======== Recorded data
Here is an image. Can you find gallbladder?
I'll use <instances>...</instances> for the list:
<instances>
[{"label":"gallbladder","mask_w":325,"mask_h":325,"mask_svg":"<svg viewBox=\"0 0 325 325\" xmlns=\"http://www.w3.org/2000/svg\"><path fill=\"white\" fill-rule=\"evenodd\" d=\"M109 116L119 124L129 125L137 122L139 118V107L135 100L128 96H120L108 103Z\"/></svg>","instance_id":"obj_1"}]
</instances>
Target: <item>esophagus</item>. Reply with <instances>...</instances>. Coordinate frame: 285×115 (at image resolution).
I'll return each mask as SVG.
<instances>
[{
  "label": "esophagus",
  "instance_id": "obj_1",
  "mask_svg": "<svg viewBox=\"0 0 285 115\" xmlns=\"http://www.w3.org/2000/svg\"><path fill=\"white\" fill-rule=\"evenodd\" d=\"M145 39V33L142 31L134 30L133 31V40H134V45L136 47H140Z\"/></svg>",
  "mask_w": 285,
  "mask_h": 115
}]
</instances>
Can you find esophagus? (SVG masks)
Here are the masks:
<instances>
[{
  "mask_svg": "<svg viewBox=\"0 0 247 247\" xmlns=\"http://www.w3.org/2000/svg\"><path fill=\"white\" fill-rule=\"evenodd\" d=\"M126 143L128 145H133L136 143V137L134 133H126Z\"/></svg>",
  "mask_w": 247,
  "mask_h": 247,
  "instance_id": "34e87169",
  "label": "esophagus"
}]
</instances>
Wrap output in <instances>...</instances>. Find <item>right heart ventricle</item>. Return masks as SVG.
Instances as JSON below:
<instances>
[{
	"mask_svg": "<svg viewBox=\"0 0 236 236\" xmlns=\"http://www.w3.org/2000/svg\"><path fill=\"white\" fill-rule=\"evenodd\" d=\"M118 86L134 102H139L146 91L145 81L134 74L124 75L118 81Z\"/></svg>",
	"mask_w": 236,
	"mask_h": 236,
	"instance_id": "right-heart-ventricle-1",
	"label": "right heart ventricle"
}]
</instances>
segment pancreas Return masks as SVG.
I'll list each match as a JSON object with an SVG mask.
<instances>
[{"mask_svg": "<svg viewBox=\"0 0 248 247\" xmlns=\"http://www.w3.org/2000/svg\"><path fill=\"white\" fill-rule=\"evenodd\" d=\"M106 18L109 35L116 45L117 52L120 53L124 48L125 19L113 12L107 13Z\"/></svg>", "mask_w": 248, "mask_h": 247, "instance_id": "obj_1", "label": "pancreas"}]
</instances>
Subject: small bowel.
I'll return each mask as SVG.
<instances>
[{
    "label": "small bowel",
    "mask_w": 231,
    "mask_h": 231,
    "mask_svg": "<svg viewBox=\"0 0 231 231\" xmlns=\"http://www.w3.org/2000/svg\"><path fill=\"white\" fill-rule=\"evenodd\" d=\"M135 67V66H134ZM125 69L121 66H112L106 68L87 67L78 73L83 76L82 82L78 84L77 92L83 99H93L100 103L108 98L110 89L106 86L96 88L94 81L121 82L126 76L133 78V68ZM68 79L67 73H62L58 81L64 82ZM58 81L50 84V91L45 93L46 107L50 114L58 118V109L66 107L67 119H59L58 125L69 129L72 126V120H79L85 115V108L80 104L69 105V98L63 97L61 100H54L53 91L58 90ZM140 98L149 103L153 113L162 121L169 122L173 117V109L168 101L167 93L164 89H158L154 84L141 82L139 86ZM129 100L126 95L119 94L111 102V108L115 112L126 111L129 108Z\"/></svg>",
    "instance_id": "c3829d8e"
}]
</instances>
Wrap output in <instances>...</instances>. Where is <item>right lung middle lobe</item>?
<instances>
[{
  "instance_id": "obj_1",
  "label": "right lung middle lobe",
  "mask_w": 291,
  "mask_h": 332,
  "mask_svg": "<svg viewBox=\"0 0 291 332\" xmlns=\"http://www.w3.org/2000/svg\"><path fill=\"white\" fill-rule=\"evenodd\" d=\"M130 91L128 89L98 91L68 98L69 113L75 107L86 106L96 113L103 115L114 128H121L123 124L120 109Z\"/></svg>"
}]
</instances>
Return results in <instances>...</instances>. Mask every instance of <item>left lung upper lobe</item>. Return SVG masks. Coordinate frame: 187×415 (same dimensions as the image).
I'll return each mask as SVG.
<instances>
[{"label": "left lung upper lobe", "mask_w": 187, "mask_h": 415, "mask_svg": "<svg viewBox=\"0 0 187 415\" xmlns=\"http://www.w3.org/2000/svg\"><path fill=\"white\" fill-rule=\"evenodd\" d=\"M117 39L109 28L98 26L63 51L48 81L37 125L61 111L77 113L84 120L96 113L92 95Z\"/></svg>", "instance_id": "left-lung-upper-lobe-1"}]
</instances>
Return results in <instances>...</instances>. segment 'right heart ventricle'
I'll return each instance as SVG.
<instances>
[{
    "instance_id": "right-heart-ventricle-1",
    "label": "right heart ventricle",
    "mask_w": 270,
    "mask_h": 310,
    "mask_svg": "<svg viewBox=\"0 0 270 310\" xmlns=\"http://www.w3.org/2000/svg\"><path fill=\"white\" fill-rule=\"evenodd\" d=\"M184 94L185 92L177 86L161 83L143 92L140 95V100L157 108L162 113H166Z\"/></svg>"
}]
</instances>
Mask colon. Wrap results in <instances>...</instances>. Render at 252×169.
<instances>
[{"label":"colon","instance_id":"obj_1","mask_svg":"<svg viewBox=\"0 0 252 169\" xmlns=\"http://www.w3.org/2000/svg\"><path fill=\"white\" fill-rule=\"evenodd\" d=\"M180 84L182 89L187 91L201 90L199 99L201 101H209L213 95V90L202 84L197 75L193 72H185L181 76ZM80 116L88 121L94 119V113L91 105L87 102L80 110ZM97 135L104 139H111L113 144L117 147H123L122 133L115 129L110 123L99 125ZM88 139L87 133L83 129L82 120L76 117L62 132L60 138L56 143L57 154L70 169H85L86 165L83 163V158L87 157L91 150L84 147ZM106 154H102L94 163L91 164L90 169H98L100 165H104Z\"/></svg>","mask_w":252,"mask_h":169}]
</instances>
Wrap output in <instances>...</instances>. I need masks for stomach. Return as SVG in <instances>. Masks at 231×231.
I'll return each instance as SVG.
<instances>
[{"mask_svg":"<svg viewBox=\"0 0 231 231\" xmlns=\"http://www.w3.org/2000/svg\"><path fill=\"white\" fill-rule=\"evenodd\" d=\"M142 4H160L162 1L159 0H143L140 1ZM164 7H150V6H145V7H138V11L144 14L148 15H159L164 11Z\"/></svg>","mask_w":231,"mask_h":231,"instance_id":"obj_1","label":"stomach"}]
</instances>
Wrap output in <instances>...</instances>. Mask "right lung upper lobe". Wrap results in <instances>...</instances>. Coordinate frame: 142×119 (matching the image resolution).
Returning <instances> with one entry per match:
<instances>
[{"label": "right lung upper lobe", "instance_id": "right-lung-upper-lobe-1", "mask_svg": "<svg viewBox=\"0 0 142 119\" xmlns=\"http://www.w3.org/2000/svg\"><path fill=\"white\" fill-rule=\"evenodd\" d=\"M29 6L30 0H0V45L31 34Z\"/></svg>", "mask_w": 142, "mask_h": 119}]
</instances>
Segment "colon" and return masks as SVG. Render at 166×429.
================
(How to complete this task) Repeat the lines above exactly.

(Problem solution)
Here is an image. Can you find gallbladder?
I'll use <instances>...</instances> for the list:
<instances>
[{"label":"gallbladder","mask_w":325,"mask_h":325,"mask_svg":"<svg viewBox=\"0 0 325 325\" xmlns=\"http://www.w3.org/2000/svg\"><path fill=\"white\" fill-rule=\"evenodd\" d=\"M109 116L119 124L129 125L137 122L139 118V107L135 100L128 96H120L108 103Z\"/></svg>","instance_id":"obj_1"}]
</instances>
Target: <item>esophagus</item>. Reply with <instances>...</instances>. Coordinate frame: 285×115 (at image resolution).
I'll return each mask as SVG.
<instances>
[{
  "label": "esophagus",
  "instance_id": "obj_1",
  "mask_svg": "<svg viewBox=\"0 0 285 115\" xmlns=\"http://www.w3.org/2000/svg\"><path fill=\"white\" fill-rule=\"evenodd\" d=\"M145 39V33L142 31L134 30L133 31V40H134V45L136 47H140Z\"/></svg>",
  "mask_w": 285,
  "mask_h": 115
}]
</instances>
Can you find esophagus? (SVG masks)
Here are the masks:
<instances>
[{
  "mask_svg": "<svg viewBox=\"0 0 247 247\" xmlns=\"http://www.w3.org/2000/svg\"><path fill=\"white\" fill-rule=\"evenodd\" d=\"M126 143L128 145H133L136 143V137L134 133H126Z\"/></svg>",
  "mask_w": 247,
  "mask_h": 247,
  "instance_id": "34e87169",
  "label": "esophagus"
}]
</instances>
Wrap output in <instances>...</instances>. Find <item>right heart ventricle</item>. Return masks as SVG.
Instances as JSON below:
<instances>
[{
	"mask_svg": "<svg viewBox=\"0 0 236 236\" xmlns=\"http://www.w3.org/2000/svg\"><path fill=\"white\" fill-rule=\"evenodd\" d=\"M118 86L134 102H139L146 91L145 81L134 74L124 75L118 81Z\"/></svg>",
	"mask_w": 236,
	"mask_h": 236,
	"instance_id": "right-heart-ventricle-1",
	"label": "right heart ventricle"
}]
</instances>
segment pancreas Return masks as SVG.
I'll list each match as a JSON object with an SVG mask.
<instances>
[{"mask_svg": "<svg viewBox=\"0 0 248 247\" xmlns=\"http://www.w3.org/2000/svg\"><path fill=\"white\" fill-rule=\"evenodd\" d=\"M106 18L109 35L116 45L117 52L120 53L124 48L125 19L113 12L107 13Z\"/></svg>", "mask_w": 248, "mask_h": 247, "instance_id": "obj_1", "label": "pancreas"}]
</instances>
Subject: small bowel.
I'll return each mask as SVG.
<instances>
[{
    "label": "small bowel",
    "mask_w": 231,
    "mask_h": 231,
    "mask_svg": "<svg viewBox=\"0 0 231 231\" xmlns=\"http://www.w3.org/2000/svg\"><path fill=\"white\" fill-rule=\"evenodd\" d=\"M135 67V66H134ZM125 69L121 66H112L106 68L87 67L78 73L83 76L82 82L78 84L77 92L83 99H93L100 103L108 98L110 89L106 86L96 88L94 81L121 82L126 76L133 78V68ZM68 79L67 73H62L58 81L64 82ZM58 81L50 84V91L45 93L46 107L50 114L58 118V109L66 107L67 119H59L58 125L69 129L72 126V120H79L85 115V108L80 104L69 105V98L63 97L61 100H54L53 91L58 90ZM140 98L149 103L153 113L162 121L169 122L173 117V109L168 101L167 93L164 89H158L154 84L141 82L139 86ZM129 100L126 95L119 94L111 102V108L115 112L126 111L129 108Z\"/></svg>",
    "instance_id": "c3829d8e"
}]
</instances>
Wrap output in <instances>...</instances>. Where is <item>right lung middle lobe</item>?
<instances>
[{
  "instance_id": "obj_1",
  "label": "right lung middle lobe",
  "mask_w": 291,
  "mask_h": 332,
  "mask_svg": "<svg viewBox=\"0 0 291 332\" xmlns=\"http://www.w3.org/2000/svg\"><path fill=\"white\" fill-rule=\"evenodd\" d=\"M130 91L128 89L98 91L68 98L69 113L75 107L86 106L96 113L103 115L114 128H121L123 124L120 109Z\"/></svg>"
}]
</instances>
Return results in <instances>...</instances>. Mask every instance of <item>left lung upper lobe</item>. Return SVG masks. Coordinate frame: 187×415 (same dimensions as the image).
I'll return each mask as SVG.
<instances>
[{"label": "left lung upper lobe", "mask_w": 187, "mask_h": 415, "mask_svg": "<svg viewBox=\"0 0 187 415\" xmlns=\"http://www.w3.org/2000/svg\"><path fill=\"white\" fill-rule=\"evenodd\" d=\"M117 39L109 28L98 26L63 51L48 81L37 125L61 111L77 113L84 120L96 113L92 95Z\"/></svg>", "instance_id": "left-lung-upper-lobe-1"}]
</instances>
Return results in <instances>...</instances>. segment 'right heart ventricle'
I'll return each instance as SVG.
<instances>
[{
    "instance_id": "right-heart-ventricle-1",
    "label": "right heart ventricle",
    "mask_w": 270,
    "mask_h": 310,
    "mask_svg": "<svg viewBox=\"0 0 270 310\" xmlns=\"http://www.w3.org/2000/svg\"><path fill=\"white\" fill-rule=\"evenodd\" d=\"M184 94L185 92L177 86L161 83L143 92L140 95V100L157 108L162 113H166Z\"/></svg>"
}]
</instances>
Mask colon. Wrap results in <instances>...</instances>. Render at 252×169.
<instances>
[{"label":"colon","instance_id":"obj_1","mask_svg":"<svg viewBox=\"0 0 252 169\" xmlns=\"http://www.w3.org/2000/svg\"><path fill=\"white\" fill-rule=\"evenodd\" d=\"M180 84L182 89L187 91L201 90L199 99L201 101H209L213 95V90L202 84L197 75L193 72H185L181 76ZM80 116L88 121L94 119V113L91 105L87 102L80 110ZM97 135L104 139H111L113 144L117 147H123L122 133L115 129L110 123L99 125ZM88 139L87 133L83 129L82 120L76 117L62 132L60 138L56 143L57 154L70 169H85L86 165L83 163V158L87 157L91 150L84 147ZM106 154H102L94 163L91 164L90 169H98L100 165H104Z\"/></svg>","mask_w":252,"mask_h":169}]
</instances>
Wrap output in <instances>...</instances>. I need masks for stomach. Return as SVG in <instances>. Masks at 231×231.
I'll return each instance as SVG.
<instances>
[{"mask_svg":"<svg viewBox=\"0 0 231 231\" xmlns=\"http://www.w3.org/2000/svg\"><path fill=\"white\" fill-rule=\"evenodd\" d=\"M142 4H160L162 1L159 0H143L140 1ZM164 7H150V6H145V7H138V11L144 14L148 15H159L164 11Z\"/></svg>","mask_w":231,"mask_h":231,"instance_id":"obj_1","label":"stomach"}]
</instances>
Wrap output in <instances>...</instances>. Mask "right lung upper lobe". Wrap results in <instances>...</instances>. Coordinate frame: 142×119 (matching the image resolution).
Returning <instances> with one entry per match:
<instances>
[{"label": "right lung upper lobe", "instance_id": "right-lung-upper-lobe-1", "mask_svg": "<svg viewBox=\"0 0 142 119\" xmlns=\"http://www.w3.org/2000/svg\"><path fill=\"white\" fill-rule=\"evenodd\" d=\"M29 6L30 0H0V45L31 34Z\"/></svg>", "mask_w": 142, "mask_h": 119}]
</instances>
Segment "colon" and return masks as SVG. Render at 166×429.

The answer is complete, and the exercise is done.